• _YOUR OBJECTIVE_:
Output every record exactly and leave each picture out.

**** DATASET CONTENT ****

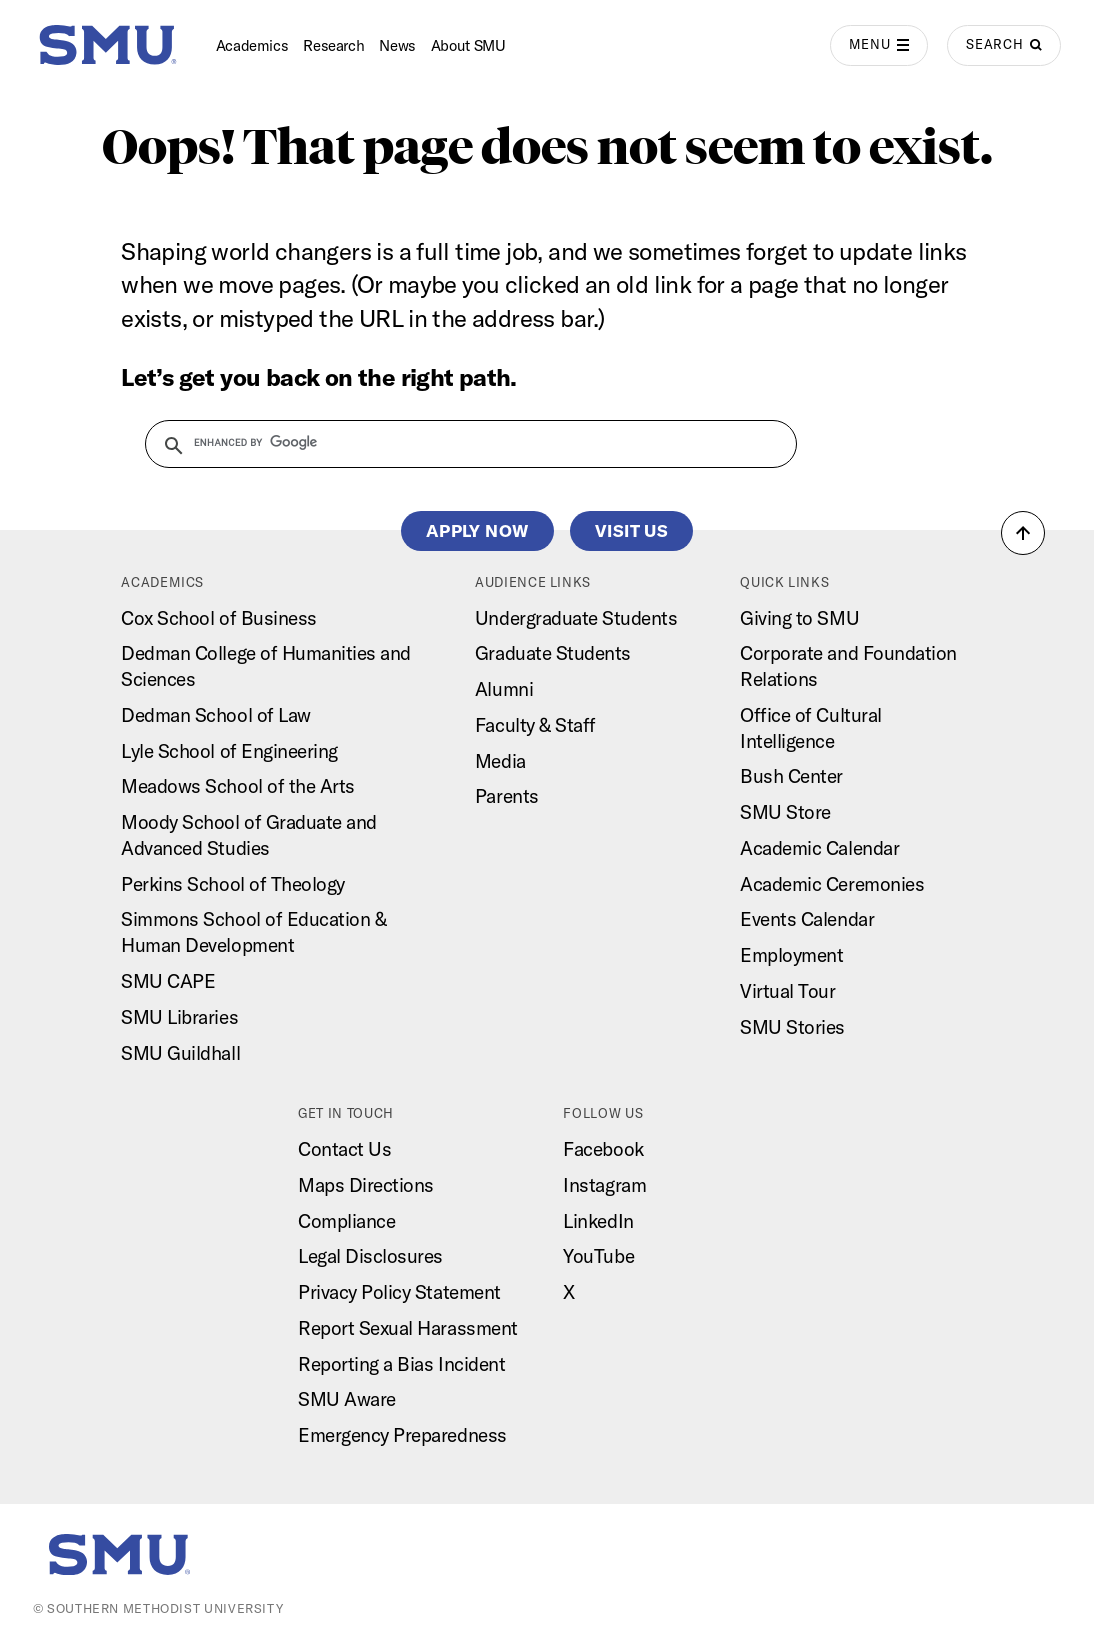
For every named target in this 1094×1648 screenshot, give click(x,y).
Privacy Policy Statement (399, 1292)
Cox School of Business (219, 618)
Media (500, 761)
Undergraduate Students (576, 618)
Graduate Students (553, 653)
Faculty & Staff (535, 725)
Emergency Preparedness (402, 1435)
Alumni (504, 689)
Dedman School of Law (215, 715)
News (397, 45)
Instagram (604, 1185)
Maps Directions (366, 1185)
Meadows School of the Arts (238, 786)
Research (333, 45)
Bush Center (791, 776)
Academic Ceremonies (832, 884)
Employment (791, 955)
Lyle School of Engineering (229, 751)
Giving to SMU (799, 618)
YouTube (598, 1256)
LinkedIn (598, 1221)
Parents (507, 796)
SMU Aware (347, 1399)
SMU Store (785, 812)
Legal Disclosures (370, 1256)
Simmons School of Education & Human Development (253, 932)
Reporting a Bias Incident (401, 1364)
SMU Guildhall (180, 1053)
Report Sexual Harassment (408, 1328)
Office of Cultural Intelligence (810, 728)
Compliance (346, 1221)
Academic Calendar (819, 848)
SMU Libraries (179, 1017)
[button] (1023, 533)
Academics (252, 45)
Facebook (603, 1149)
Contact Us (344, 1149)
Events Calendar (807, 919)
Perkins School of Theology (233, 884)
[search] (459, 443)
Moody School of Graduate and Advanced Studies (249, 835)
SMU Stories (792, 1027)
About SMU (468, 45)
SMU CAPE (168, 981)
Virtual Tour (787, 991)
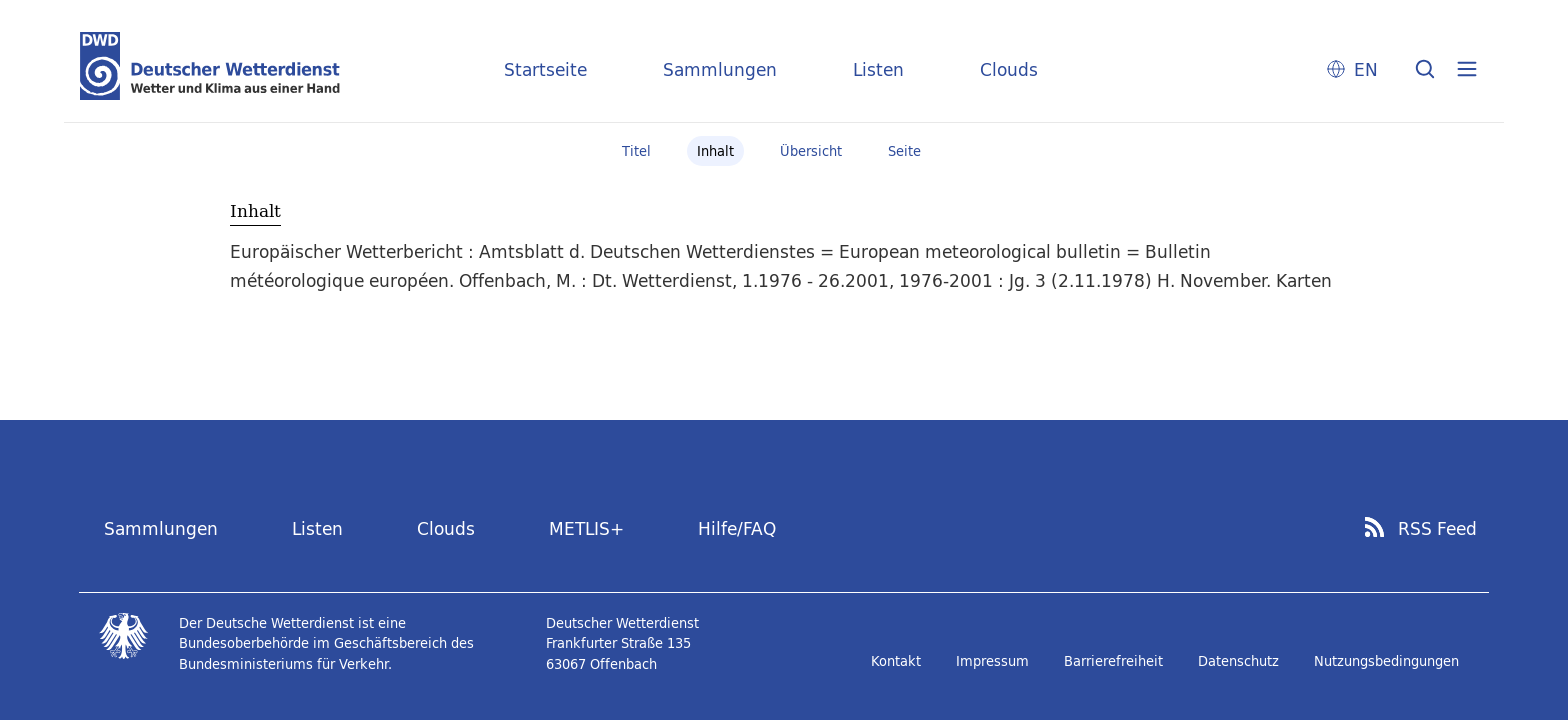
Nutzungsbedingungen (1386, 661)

****

• _EXERCISE RESPONSE_:
For every named target in this 1094×1648 screenshot, give click(x,y).
Privacy Policy Statement (399, 1292)
Cox School of Business (219, 618)
Media (500, 761)
Undergraduate Students (576, 618)
Graduate Students (553, 653)
Faculty & Staff (535, 725)
Emergency Preparedness (402, 1435)
Alumni (504, 689)
Dedman School of Law (215, 715)
News (397, 45)
Instagram (604, 1185)
Maps Directions (366, 1185)
Meadows School of the Arts (238, 786)
Research (333, 45)
Bush Center (791, 776)
Academic Ceremonies (832, 884)
Employment (791, 955)
Lyle School of Engineering (229, 751)
Giving to SMU (799, 618)
YouTube (598, 1256)
LinkedIn (598, 1221)
Parents (507, 796)
SMU Aware (347, 1399)
SMU Store (785, 812)
Legal Disclosures (370, 1256)
Simmons School of Education & Human Development (253, 932)
Reporting a Bias Incident (401, 1364)
SMU Guildhall (180, 1053)
Report Sexual Harassment (408, 1328)
Office of Cultural Intelligence (810, 728)
Compliance (346, 1221)
Academic Calendar (819, 848)
SMU Libraries (179, 1017)
[button] (1023, 533)
Academics (252, 45)
Facebook (603, 1149)
Contact Us (344, 1149)
Events Calendar (807, 919)
Perkins School of Theology (233, 884)
[search] (459, 443)
Moody School of Graduate and Advanced Studies (249, 835)
SMU Stories (792, 1027)
About SMU (468, 45)
SMU CAPE (168, 981)
Virtual Tour (787, 991)
Nutzungsbedingungen (1386, 661)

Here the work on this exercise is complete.